I don’t know whether I agree with the $1M cutoff, but I agree that there is a cutoff somewhere. I appreciate that Page was willing to take a stab at where the cutoff is. Also, I found it interesting that he measured size by dollars rather than, for example, lines of code. I’d like to see more pundits qualify their recommendations as a function of project budget.

Almost all advice on software engineering is about scaling up: bigger code bases, more users, etc. No one talks about the problem of scaling down. The implicit assumption is that you should concentrate on scaling up because scaling down is easy. I disagree. Over the last few years I’ve managed hundreds of small software projects, and I know that scaling down presents unique challenges. Maybe “scaling down” is the wrong term. My projects have scaled up in a different way: more projects rather than bigger projects. 

One challenge of small projects is that they may become large projects; the opposite never happens. Sometimes the transition is so gradual that the project becomes too big for its infrastructure before anyone notices. Having some rule like the $1M cutoff could serve as a promt for reflection along the way: Hey, now that we’re a $1M project, maybe we should start to refactor now to avoid a complete rewrite down the road.

Complementary validation

Thursday, January 10th, 2008

Edsgar Dijkstra quipped that software testing can only prove the existence of bugs, not the absense of bugs. His research focused on formal techniques for proving the correctness of software, with the implicit assumption that proofs are infallible. But proofs are written by humans, just as software is, and are also subject to error. Donald Knuth had this in mind when he said “Beware of bugs in the above code; I have only proved it correct, not tried it.” The way to make progress is to shift from thinking about the possibility of error to thinking about the probability of error.

Testing software cannot prove the impossibility of bugs, but it can increase your confidence that there are no bugs, or at least lower your estimate of the probability of running into a bug. And while proofs can contain errors, they’re generally less error-prone than source code. (See a recent discussion by Mark Dominus about how reliable proofs have been.) At any rate, people tend to make different kinds of errors when proving theorems than when writing software. If software passes tests and has a formal proof of correctness, it’s more likely to be correct. And if theoretical results are accompanied by numerical demonstrations, they’re more believable.

Leslie Lamport wrote an article entitled How to Write a Proof where he addresses the problem of errors in proofs and recommends a pattern of writing proofs which increases the probability of the proof being valid. Interestingly, his proofs resemble programs.
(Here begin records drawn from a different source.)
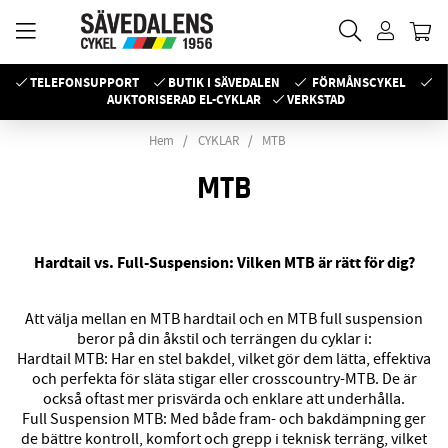
TELEFONSUPPORT
BUTIK I SÄVEDALEN
FÖRMÅNSCYKEL
AUKTORISERAD EL-CYKLAR
VERKSTAD
Hem
CYKLAR
MTB
MTB
Hardtail vs. Full-Suspension: Vilken MTB är rätt för dig?
Att välja mellan en MTB hardtail och en MTB full suspension
beror på din åkstil och terrängen du cyklar i:
Hardtail MTB: Har en stel bakdel, vilket gör dem lätta, effektiva
och perfekta för släta stigar eller crosscountry-MTB. De är
också oftast mer prisvärda och enklare att underhålla.
Full Suspension MTB: Med både fram- och bakdämpning ger
de bättre kontroll, komfort och grepp i teknisk terräng, vilket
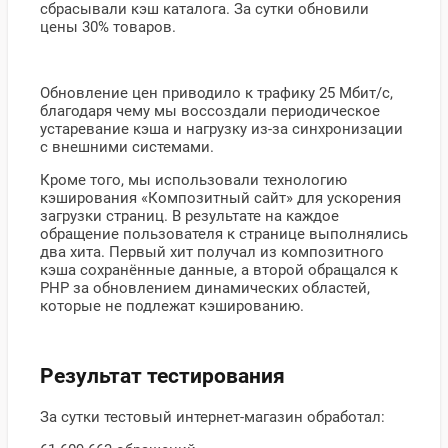
сбрасывали кэш каталога. За сутки обновили
цены 30% товаров.
Обновление цен приводило к трафику 25 Мбит/с,
благодаря чему мы воссоздали периодическое
устаревание кэша и нагрузку из-за синхронизации
с внешними системами.
Кроме того, мы использовали технологию
кэширования «Композитный сайт» для ускорения
загрузки страниц. В результате на каждое
обращение пользователя к странице выполнялись
два хита. Первый хит получал из композитного
кэша сохранённые данные, а второй обращался к
PHP за обновлением динамических областей,
которые не подлежат кэшированию.
Результат тестирования
За сутки тестовый интернет-магазин обработал:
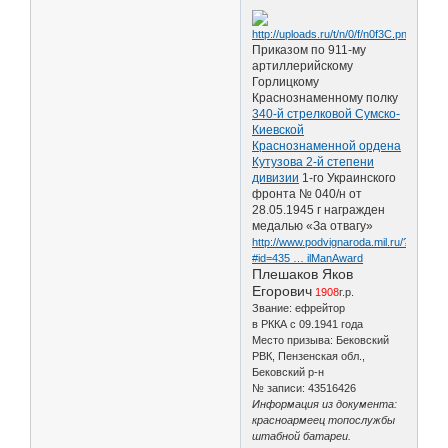
Приказом по 911-му
артиллерийскому
Горлицкому
Краснознаменному полку
340-й стрелковой Сумско-
Киевской
Краснознаменной ордена
Кутузова 2-й степени
дивизии
1-го Украинского
фронта № 040/н от
28.05.1945 г награжден
медалью «За отвагу»
http://www.podvignaroda.mil.ru/?
#id=435 … ilManAward
Плешаков Яков
Егорович
1908
г.р.
Звание: ефрейтор
в РККА с 09.1941 года
Место призыва: Бековский
РВК, Пензенская обл.,
Бековский р-н
№ записи: 43516426
Информация из документа:
красноармеец топослужбы
штабной батареи.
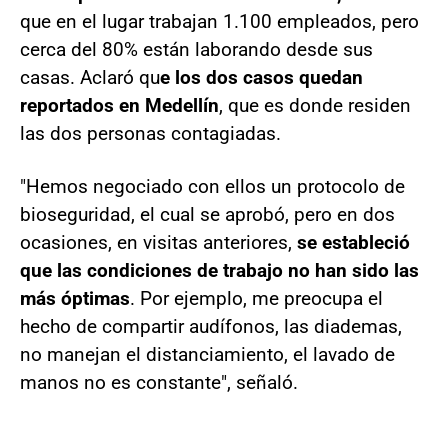
que en el lugar trabajan 1.100 empleados, pero
cerca del 80% están laborando desde sus
casas. Aclaró qu
e los dos casos quedan
reportados en Medellín
, que es donde residen
las dos personas contagiadas.
"Hemos negociado con ellos un protocolo de
bioseguridad, el cual se aprobó, pero en dos
ocasiones, en visitas anteriores,
se estableció
que las condiciones de trabajo no han sido las
más óptimas
. Por ejemplo, me preocupa el
hecho de compartir audífonos, las diademas,
no manejan el distanciamiento, el lavado de
manos no es constante", señaló.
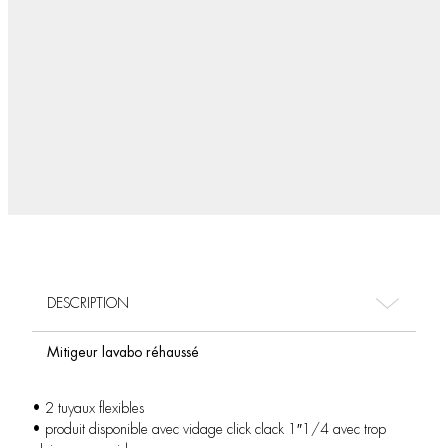
DESCRIPTION
Mitigeur lavabo réhaussé
• 2 tuyaux flexibles
• produit disponible avec vidage click clack 1″1/4 avec trop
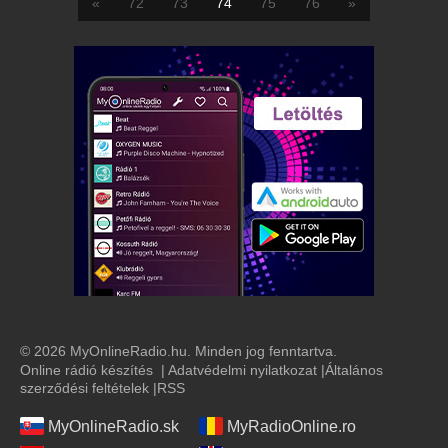
«
72
73
74
75
76
»
© 2026 MyOnlineRadio.hu. Minden jog fenntartva.
Online rádió készítés
|
Adatvédelmi nyilatkozat
|
Általános
szerződési feltételek
|
RSS
MyOnlineRadio.sk
MyRadioOnline.ro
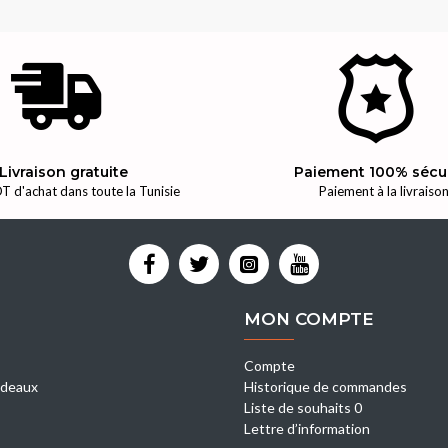
Livraison gratuite
Paiement 100% sécu
T d'achat dans toute la Tunisie
Paiement à la livraiso
MON COMPTE
Compte
deaux
Historique de commandes
Liste de souhaits 0
Lettre d’information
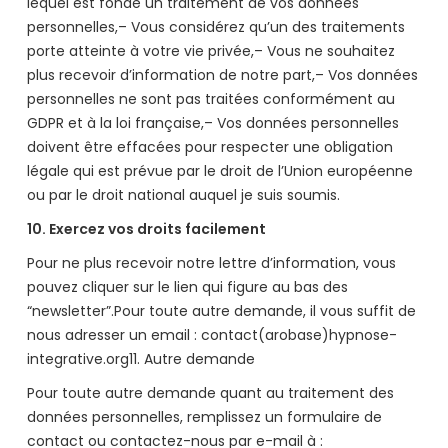
lequel est fondé un traitement de vos données
personnelles,– Vous considérez qu’un des traitements
porte atteinte à votre vie privée,– Vous ne souhaitez
plus recevoir d’information de notre part,– Vos données
personnelles ne sont pas traitées conformément au
GDPR et à la loi française,– Vos données personnelles
doivent être effacées pour respecter une obligation
légale qui est prévue par le droit de l’Union européenne
ou par le droit national auquel je suis soumis.
10. Exercez vos droits facilement
Pour ne plus recevoir notre lettre d’information, vous
pouvez cliquer sur le lien qui figure au bas des
“newsletter”.Pour toute autre demande, il vous suffit de
nous adresser un email : contact(arobase)hypnose-
integrative.org11. Autre demande
Pour toute autre demande quant au traitement des
données personnelles, remplissez un formulaire de
contact ou contactez-nous par e-mail à :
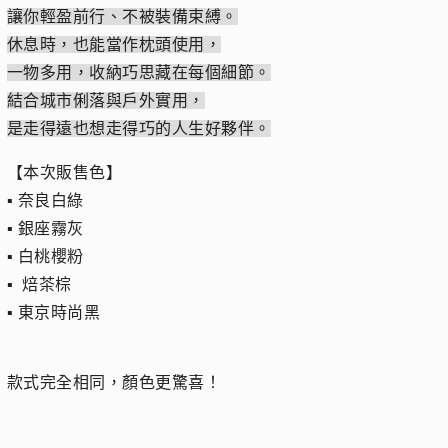
讓你輕盈前行、不被裝備束縛。
休息時，也能當作枕頭使用，
一物多用，收納巧思藏在每個細節。
結合城市俐落與戶外實用，
是走得遠也想走得巧的人生好夥伴。
【本次販售色】
▪︎ 奈良白綠
▪︎ 銀座霧灰
▪︎ 白桃櫻粉
▪︎ 焙茶棕
▪︎ 東京時尚黑
款式完全相同，顏色更驚喜！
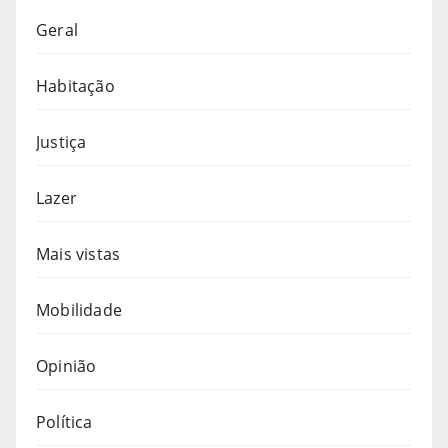
Geral
Habitação
Justiça
Lazer
Mais vistas
Mobilidade
Opinião
Política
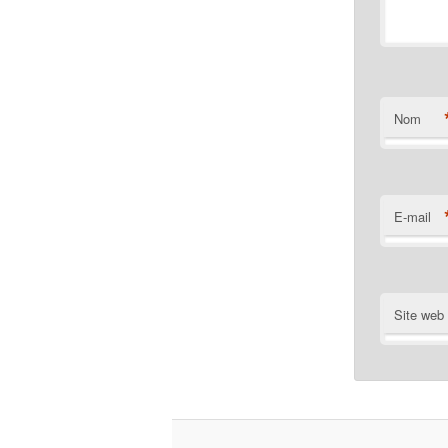
Nom
E-mail
Site web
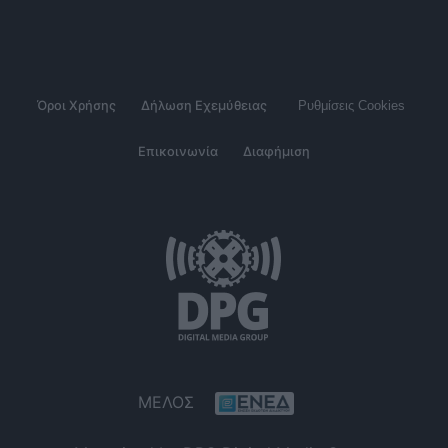
Όροι Χρήσης
Δήλωση Εχεμύθειας
Ρυθμίσεις Cookies
Επικοινωνία
Διαφήμιση
ΜΕΛΟΣ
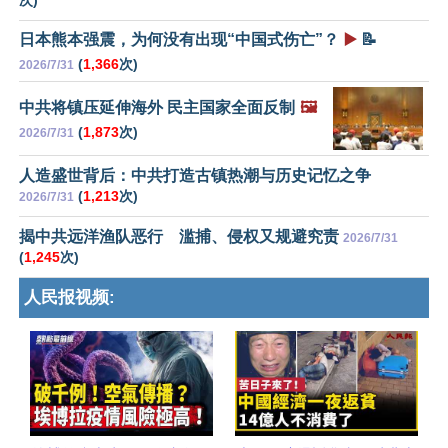
次)
日本熊本强震，为何没有出现“中国式伤亡”？
▶️
📝
(
1,366
次)
2026/7/31
中共将镇压延伸海外 民主国家全面反制
🖼️
(
1,873
次)
2026/7/31
人造盛世背后：中共打造古镇热潮与历史记忆之争
(
1,213
次)
2026/7/31
揭中共远洋渔队恶行 滥捕、侵权又规避究责
2026/7/31
(
1,245
次)
人民报视频:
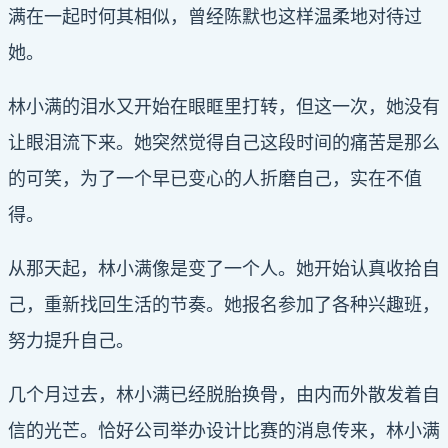
满在一起时何其相似，曾经陈默也这样温柔地对待过
她。
林小满的泪水又开始在眼眶里打转，但这一次，她没有
让眼泪流下来。她突然觉得自己这段时间的痛苦是那么
的可笑，为了一个早已变心的人折磨自己，实在不值
得。
从那天起，林小满像是变了一个人。她开始认真收拾自
己，重新找回生活的节奏。她报名参加了各种兴趣班，
努力提升自己。
几个月过去，林小满已经脱胎换骨，由内而外散发着自
信的光芒。恰好公司举办设计比赛的消息传来，林小满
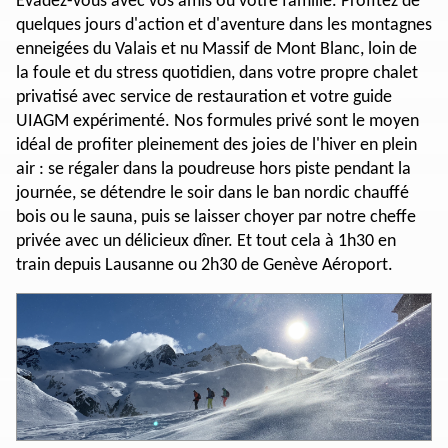
Évadez-vous avec vos amis ou votre famille. Profitez de
quelques jours d'action et d'aventure dans les montagnes
enneigées du Valais et nu Massif de Mont Blanc, loin de
la foule et du stress quotidien, dans votre propre chalet
privatisé avec service de restauration et votre guide
UIAGM expérimenté. Nos formules privé sont le moyen
idéal de profiter pleinement des joies de l'hiver en plein
air : se régaler dans la poudreuse hors piste pendant la
journée, se détendre le soir dans le ban nordic chauffé
bois ou le sauna, puis se laisser choyer par notre cheffe
privée avec un délicieux dîner. Et tout cela à 1h30 en
train depuis Lausanne ou 2h30 de Genève Aéroport.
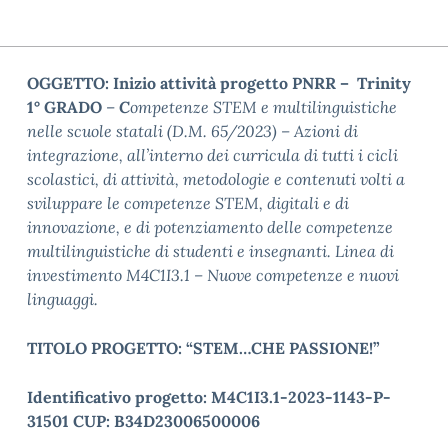
OGGETTO: Inizio attività progetto
PNRR –
Trinity
1° GRADO
–
C
ompetenze STEM e multilinguistiche
nelle scuole statali (D.M. 65/2023) – Azioni di
integrazione, all’interno dei curricula di tutti i cicli
scolastici, di attività, metodologie e contenuti volti a
sviluppare le competenze STEM, digitali e di
innovazione, e di potenziamento delle competenze
multilinguistiche di studenti e insegnanti. Linea di
investimento M4C1I3.1
– Nuove competenze e nuovi
linguaggi.
TITOLO PROGETTO: “STEM…CHE PASSIONE!”
Identificativo
progetto: M4C1I3.1-2023-1143-P-
31501
CUP: B34D23006500006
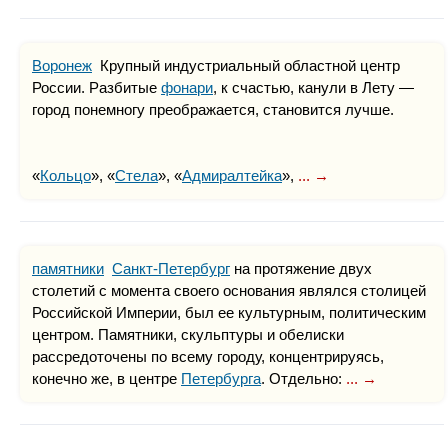
Воронеж
Крупный индустриальный областной центр
России. Разбитые
фонари
, к счастью, канули в Лету —
город понемногу преображается, становится лучше.
«
Кольцо
», «
Стела
», «
Адмиралтейка
»,
... →
памятники
Санкт-Петербург
на протяжение двух
столетий с момента своего основания являлся столицей
Российской Империи, был ее культурным, политическим
центром. Памятники, скульптуры и обелиски
рассредоточены по всему городу, концентрируясь,
конечно же, в центре
Петербурга
. Отдельно:
... →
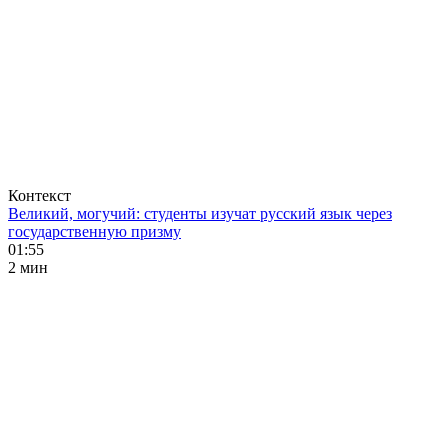
Контекст
Великий, могучий: студенты изучат русский язык через
государственную призму
01:55
2 мин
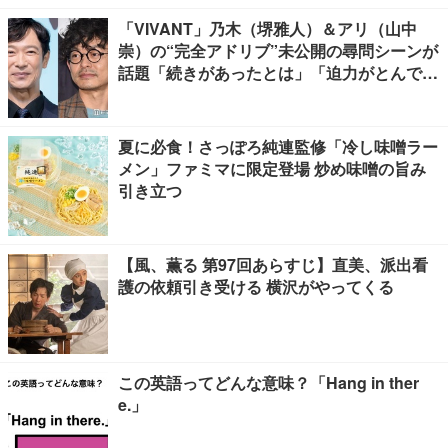
「VIVANT」乃木（堺雅人）＆アリ（山中
崇）の“完全アドリブ”未公開の尋問シーンが
話題「続きがあったとは」「迫力がとんでも
ない」
夏に必食！さっぽろ純連監修「冷し味噌ラー
メン」ファミマに限定登場 炒め味噌の旨み
引き立つ
【風、薫る 第97回あらすじ】直美、派出看
護の依頼引き受ける 横沢がやってくる
この英語ってどんな意味？「Hang in ther
e.」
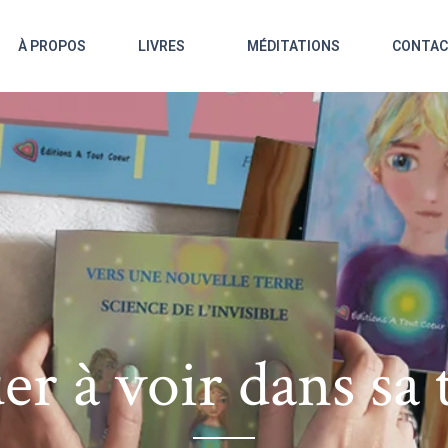
À PROPOS
LIVRES
MÉDITATIONS
CONTA
er à voir dans sa 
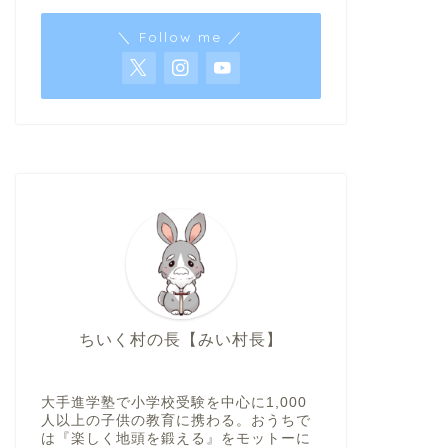
＼ Follow me ／
ちいく村の長【みい村長】
大手進学塾で小学校受験を中心に1,000
人以上の子供の教育に携わる。おうちで
は『楽しく地頭を鍛える』をモットーに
And while Lamport is urging people to make proofs more like programs, the literate programming folks are urging us to write programs that are more like prose. Both are advocating complementary modes of validation, adding machine-like validation to prosaic proofs and adding prosaic explanations to machine instructions.

Moore’s law and software bloat

Wednesday, January 9th, 2008

I ran across an article recently comparing the performance of a 1986 Mac and a 2007 PC. Of course the new machine would totally blow away the old one on a number crunching benchmark, but when it comes to the most mundane benchmarks — time to boot, launch Microsoft Word, open a file, do a search and replace, etc. — the old Mac pulls ahead slightly. Software bloat has increased at roughly the same rate as Moore’s law, making a new machine with new software no better than an old machine with old software in some respects.

The comparisons in the article resonate with my experience. I expect administrative tasks to be quick and number crunching to be slow, and so I’m continually surprised how long routine tasks take and how quickly numerical software runs.